How to complete this task | Could the lines from the start of the data through the line with "Запрос цены" be set down exactly, with no pictures among them?

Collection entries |

--- START ---

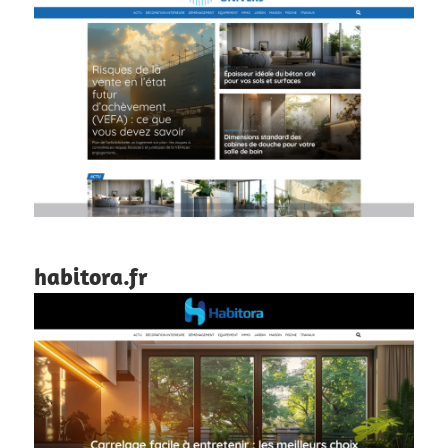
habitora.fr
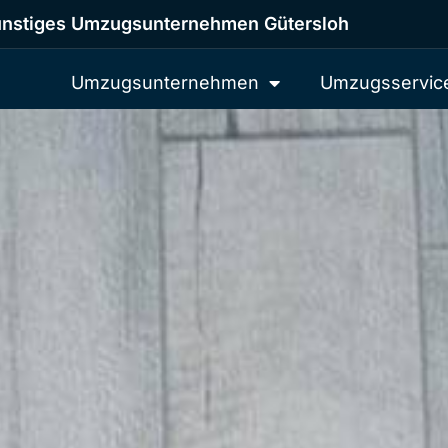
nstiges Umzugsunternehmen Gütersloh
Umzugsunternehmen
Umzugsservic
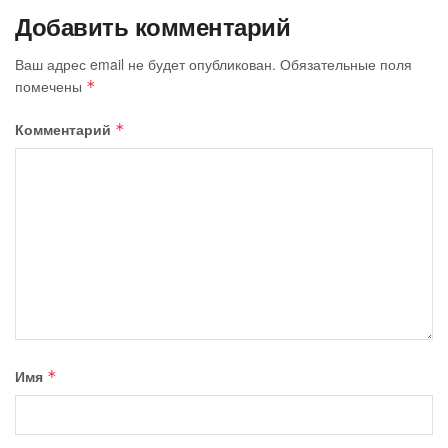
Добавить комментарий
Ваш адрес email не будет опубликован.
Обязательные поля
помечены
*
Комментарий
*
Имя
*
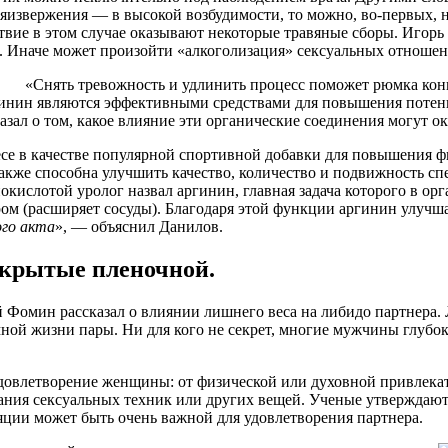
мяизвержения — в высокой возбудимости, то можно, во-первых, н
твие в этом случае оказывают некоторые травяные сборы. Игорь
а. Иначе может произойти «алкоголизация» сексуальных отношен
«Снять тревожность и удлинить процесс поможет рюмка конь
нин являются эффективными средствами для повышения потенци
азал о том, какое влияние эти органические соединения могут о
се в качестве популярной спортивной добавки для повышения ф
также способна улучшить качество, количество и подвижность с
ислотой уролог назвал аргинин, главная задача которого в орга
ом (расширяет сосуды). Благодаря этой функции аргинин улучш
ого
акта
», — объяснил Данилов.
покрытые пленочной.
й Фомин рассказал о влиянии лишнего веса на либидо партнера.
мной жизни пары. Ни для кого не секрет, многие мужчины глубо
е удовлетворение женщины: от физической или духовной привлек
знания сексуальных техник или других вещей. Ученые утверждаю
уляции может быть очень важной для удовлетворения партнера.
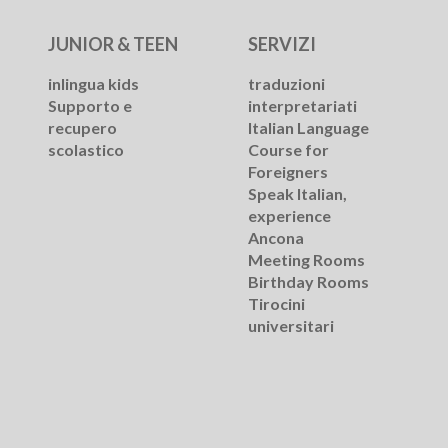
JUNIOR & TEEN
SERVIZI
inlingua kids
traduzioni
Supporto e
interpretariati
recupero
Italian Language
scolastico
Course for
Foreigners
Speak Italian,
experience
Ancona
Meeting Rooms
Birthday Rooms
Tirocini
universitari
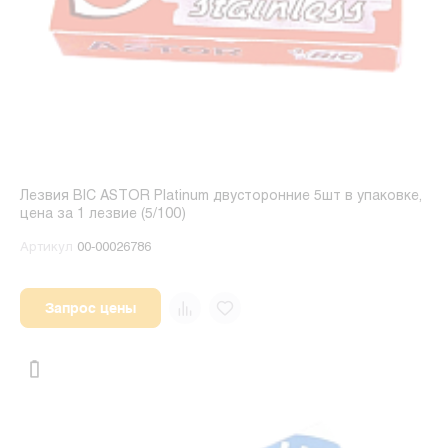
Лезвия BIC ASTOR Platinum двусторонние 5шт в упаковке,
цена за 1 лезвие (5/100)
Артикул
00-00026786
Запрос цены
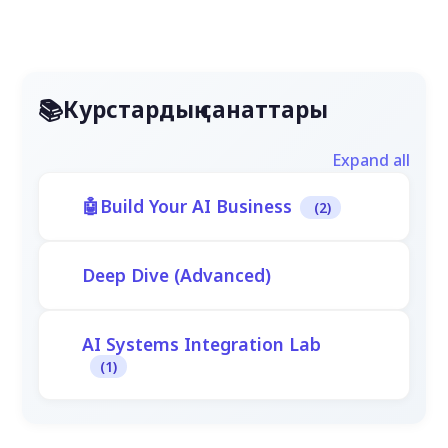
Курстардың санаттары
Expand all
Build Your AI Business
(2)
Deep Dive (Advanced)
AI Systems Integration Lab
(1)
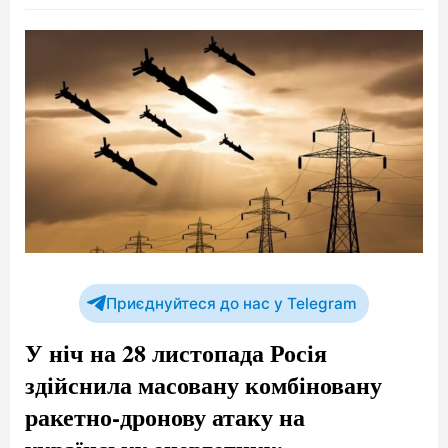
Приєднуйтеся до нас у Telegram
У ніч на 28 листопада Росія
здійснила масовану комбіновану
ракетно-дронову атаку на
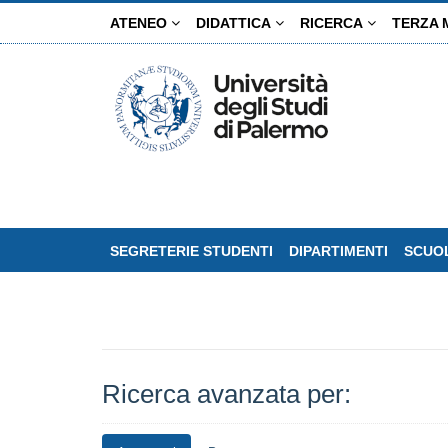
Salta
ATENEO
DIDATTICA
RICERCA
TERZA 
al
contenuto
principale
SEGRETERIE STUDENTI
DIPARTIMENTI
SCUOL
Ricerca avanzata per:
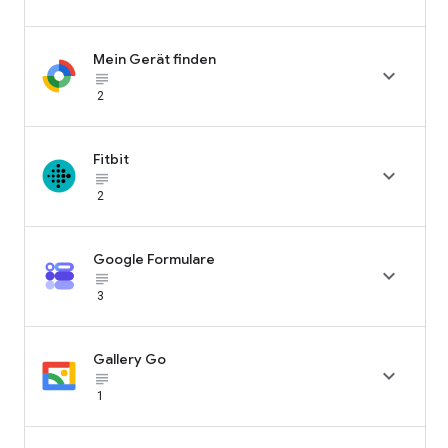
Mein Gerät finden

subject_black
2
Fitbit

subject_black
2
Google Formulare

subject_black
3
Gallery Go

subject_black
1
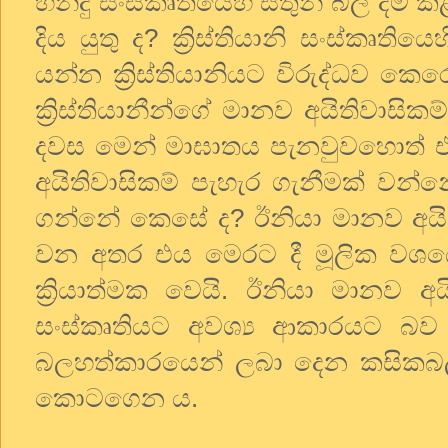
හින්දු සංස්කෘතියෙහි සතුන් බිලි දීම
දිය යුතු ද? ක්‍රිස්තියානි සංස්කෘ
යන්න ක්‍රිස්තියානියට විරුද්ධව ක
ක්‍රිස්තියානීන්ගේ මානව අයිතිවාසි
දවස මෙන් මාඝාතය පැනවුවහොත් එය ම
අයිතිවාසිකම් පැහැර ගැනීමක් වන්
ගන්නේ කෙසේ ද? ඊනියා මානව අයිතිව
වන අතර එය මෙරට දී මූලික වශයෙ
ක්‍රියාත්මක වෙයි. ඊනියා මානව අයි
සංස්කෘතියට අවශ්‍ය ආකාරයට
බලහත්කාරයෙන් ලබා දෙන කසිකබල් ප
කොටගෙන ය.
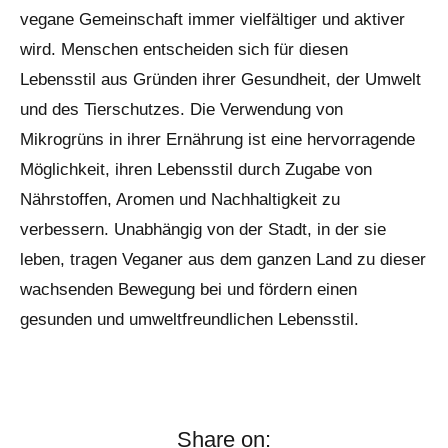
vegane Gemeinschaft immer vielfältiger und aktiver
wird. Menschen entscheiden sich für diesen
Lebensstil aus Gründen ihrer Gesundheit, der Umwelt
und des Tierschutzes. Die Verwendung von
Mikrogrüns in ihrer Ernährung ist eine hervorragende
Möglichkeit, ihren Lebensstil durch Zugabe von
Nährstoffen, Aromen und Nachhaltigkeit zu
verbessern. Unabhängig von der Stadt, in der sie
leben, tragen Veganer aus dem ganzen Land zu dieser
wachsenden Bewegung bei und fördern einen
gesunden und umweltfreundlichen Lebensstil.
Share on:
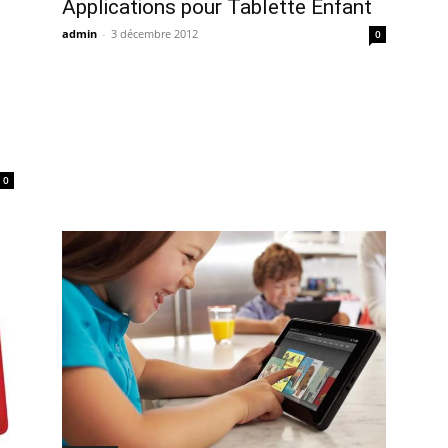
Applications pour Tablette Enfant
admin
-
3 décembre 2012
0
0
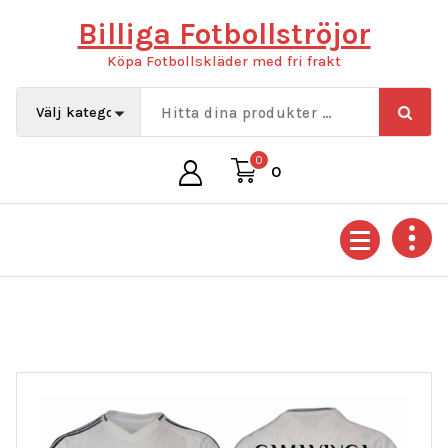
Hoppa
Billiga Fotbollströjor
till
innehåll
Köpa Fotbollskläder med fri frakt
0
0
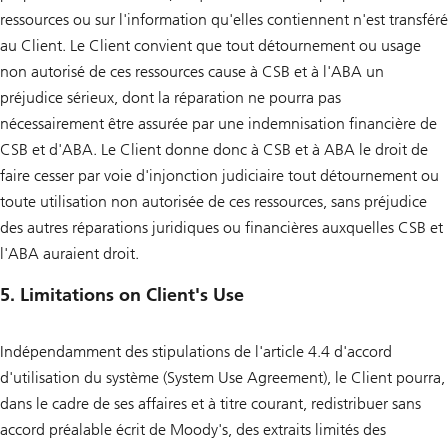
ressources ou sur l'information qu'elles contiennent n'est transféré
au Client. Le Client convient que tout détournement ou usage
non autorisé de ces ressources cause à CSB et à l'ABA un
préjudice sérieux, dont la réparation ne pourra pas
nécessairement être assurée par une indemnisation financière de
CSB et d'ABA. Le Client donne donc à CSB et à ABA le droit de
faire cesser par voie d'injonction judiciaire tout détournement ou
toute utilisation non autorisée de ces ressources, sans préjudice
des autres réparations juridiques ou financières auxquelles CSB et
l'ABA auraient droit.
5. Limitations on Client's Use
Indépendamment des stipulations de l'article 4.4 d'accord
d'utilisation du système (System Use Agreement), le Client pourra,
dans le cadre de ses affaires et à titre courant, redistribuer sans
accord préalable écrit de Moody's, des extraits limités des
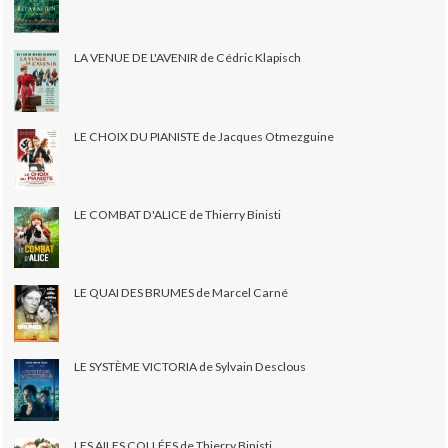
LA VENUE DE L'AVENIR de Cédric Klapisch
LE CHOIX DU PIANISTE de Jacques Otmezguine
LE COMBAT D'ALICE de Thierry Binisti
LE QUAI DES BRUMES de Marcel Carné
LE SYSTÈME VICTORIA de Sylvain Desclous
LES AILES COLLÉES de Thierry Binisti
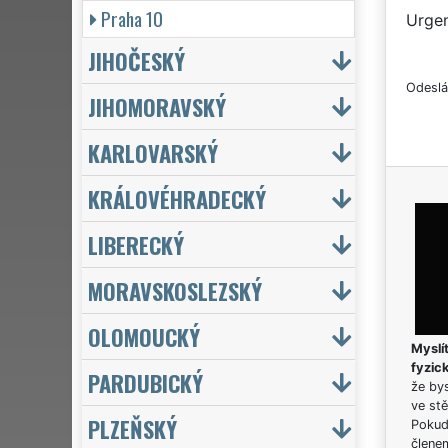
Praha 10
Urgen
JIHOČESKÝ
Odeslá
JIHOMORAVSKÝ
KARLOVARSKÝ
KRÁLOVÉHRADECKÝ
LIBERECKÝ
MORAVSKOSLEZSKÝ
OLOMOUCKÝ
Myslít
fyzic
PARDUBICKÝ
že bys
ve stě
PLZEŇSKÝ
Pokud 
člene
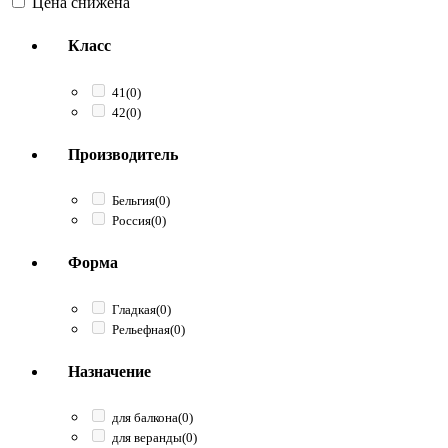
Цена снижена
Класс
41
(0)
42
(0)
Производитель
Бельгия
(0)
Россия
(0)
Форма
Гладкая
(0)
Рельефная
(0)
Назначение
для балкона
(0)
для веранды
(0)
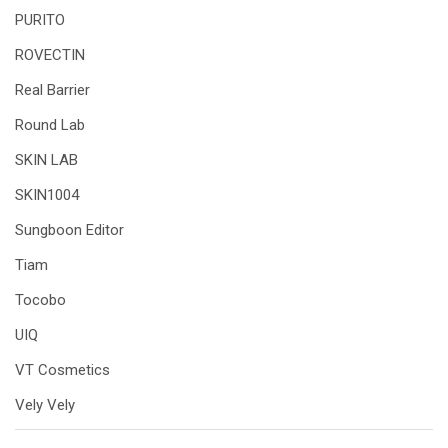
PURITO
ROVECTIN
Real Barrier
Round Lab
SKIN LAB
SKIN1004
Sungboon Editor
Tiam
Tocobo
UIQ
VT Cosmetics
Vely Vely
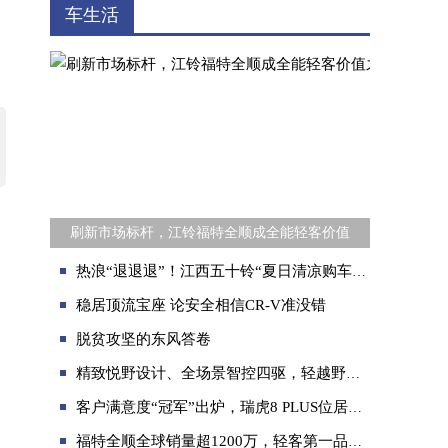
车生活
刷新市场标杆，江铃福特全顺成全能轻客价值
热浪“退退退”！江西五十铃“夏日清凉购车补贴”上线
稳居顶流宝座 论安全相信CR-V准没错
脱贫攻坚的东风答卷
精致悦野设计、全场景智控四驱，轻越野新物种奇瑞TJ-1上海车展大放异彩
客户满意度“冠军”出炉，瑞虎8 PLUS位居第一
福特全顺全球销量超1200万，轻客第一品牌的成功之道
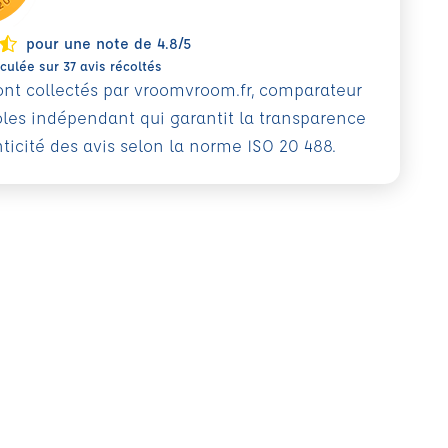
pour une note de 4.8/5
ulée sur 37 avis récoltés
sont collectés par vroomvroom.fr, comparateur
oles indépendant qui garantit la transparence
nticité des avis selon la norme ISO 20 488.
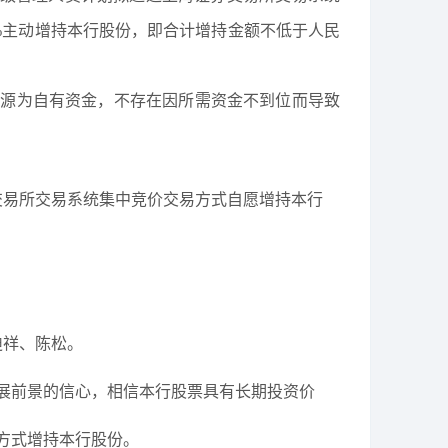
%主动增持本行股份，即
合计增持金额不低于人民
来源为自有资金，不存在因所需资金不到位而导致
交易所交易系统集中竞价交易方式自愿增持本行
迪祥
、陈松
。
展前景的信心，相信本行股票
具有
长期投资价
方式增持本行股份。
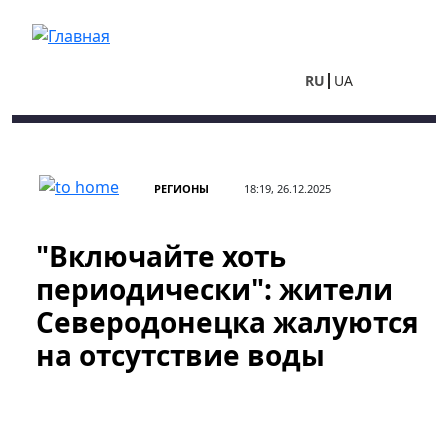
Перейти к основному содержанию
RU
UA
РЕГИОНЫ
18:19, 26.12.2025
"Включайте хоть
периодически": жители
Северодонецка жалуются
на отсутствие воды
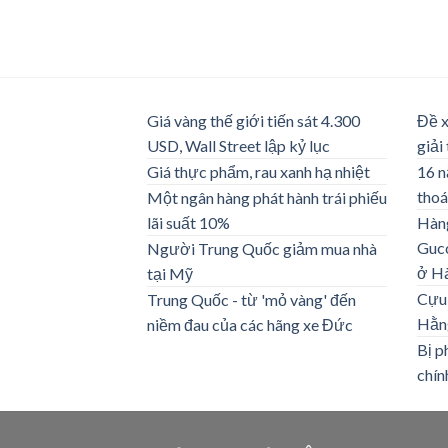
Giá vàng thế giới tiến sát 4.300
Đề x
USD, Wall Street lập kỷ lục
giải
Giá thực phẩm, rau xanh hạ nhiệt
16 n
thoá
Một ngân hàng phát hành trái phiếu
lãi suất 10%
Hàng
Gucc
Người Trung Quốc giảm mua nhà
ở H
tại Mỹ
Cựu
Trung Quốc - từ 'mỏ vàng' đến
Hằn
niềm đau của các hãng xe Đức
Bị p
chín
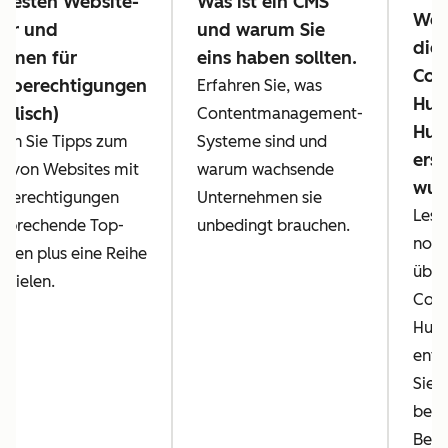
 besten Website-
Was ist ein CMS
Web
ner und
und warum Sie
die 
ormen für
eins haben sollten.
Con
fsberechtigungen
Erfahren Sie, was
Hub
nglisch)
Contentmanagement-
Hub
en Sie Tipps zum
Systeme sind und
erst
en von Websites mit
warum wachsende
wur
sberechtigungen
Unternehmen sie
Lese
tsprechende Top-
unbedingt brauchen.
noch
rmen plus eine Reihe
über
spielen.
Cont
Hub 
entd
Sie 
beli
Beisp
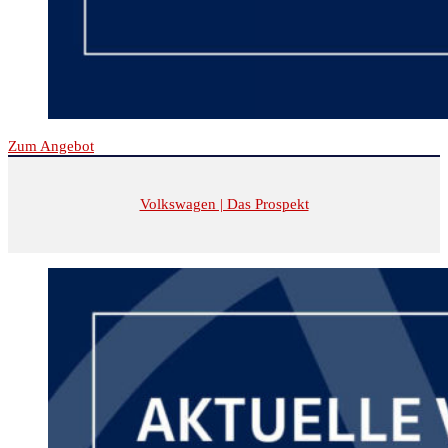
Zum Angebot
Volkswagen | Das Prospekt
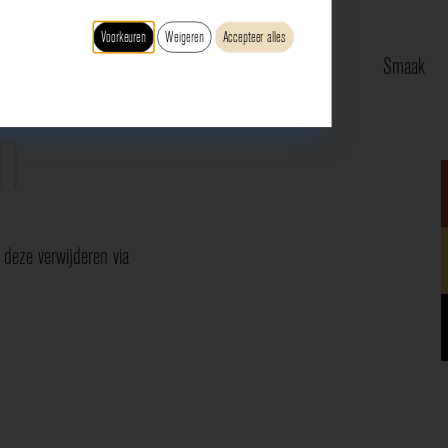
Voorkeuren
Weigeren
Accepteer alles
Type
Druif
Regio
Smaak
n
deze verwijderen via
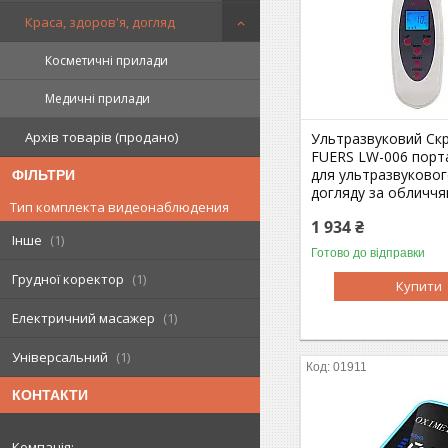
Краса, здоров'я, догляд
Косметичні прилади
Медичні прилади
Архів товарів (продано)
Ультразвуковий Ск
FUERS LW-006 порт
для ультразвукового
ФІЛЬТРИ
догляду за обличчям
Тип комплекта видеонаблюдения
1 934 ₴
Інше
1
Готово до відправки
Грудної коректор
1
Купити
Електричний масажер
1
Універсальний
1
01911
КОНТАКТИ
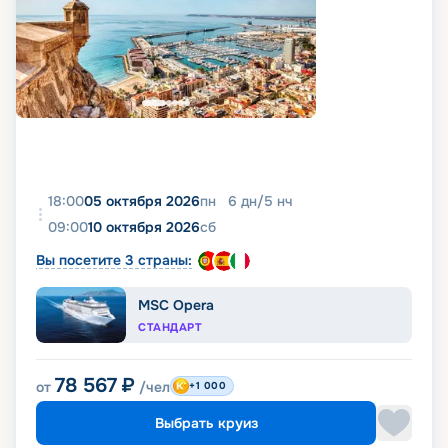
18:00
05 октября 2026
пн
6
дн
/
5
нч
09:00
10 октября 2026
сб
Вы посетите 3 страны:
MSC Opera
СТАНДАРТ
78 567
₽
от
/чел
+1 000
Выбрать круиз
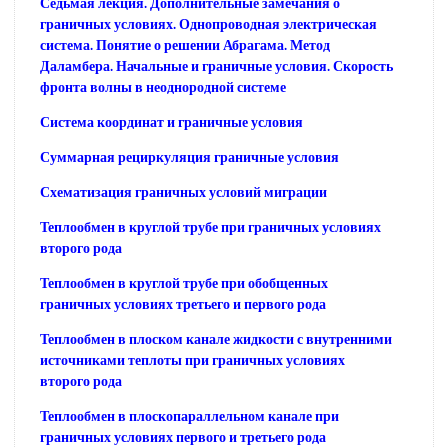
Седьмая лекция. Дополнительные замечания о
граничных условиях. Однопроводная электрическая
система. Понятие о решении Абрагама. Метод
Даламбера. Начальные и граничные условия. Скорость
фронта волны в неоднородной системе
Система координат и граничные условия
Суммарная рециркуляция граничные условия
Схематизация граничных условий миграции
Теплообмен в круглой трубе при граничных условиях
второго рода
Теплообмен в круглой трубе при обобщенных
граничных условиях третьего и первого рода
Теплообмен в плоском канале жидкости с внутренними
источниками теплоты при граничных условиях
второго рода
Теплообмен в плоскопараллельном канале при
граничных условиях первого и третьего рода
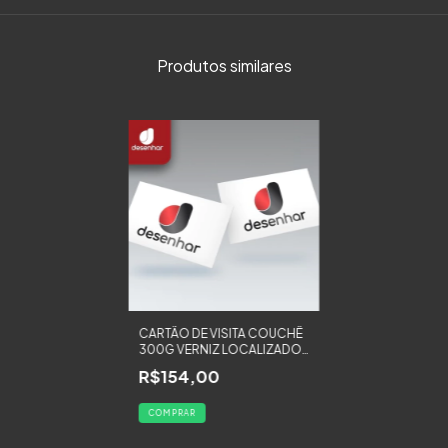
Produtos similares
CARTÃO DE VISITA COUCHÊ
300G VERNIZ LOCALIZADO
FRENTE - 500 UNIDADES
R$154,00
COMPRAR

--- END ---

Task response |
habitora.fr
nstiges Umzugsunternehmen Gütersloh
Umzugsunternehmen
Umzugsservic
Добавить комментарий
Ваш адрес email не будет опубликован.
Обязательные поля
помечены
*
Комментарий
*
Имя
*
мяизвержения — в высокой возбудимости, то можно, во-первых, н
твие в этом случае оказывают некоторые травяные сборы. Игорь
а. Иначе может произойти «алкоголизация» сексуальных отношен
«Снять тревожность и удлинить процесс поможет рюмка конь
нин являются эффективными средствами для повышения потенци
азал о том, какое влияние эти органические соединения могут о
се в качестве популярной спортивной добавки для повышения ф
также способна улучшить качество, количество и подвижность с
ислотой уролог назвал аргинин, главная задача которого в орга
ом (расширяет сосуды). Благодаря этой функции аргинин улучш
ого
акта
», — объяснил Данилов.
покрытые пленочной.
й Фомин рассказал о влиянии лишнего веса на либидо партнера.
мной жизни пары. Ни для кого не секрет, многие мужчины глубо
е удовлетворение женщины: от физической или духовной привлек
знания сексуальных техник или других вещей. Ученые утверждаю
уляции может быть очень важной для удовлетворения партнера.
JUNIOR & TEEN
SERVIZI
inlingua kids
traduzioni
Supporto e
interpretariati
recupero
Italian Language
scolastico
Course for
Foreigners
Speak Italian,
experience
Ancona
Meeting Rooms
Birthday Rooms
Tirocini
universitari
Лезвия BIC ASTOR Platinum двусторонние 5шт в упаковке,
цена за 1 лезвие (5/100)
Артикул
00-00026786
Запрос цены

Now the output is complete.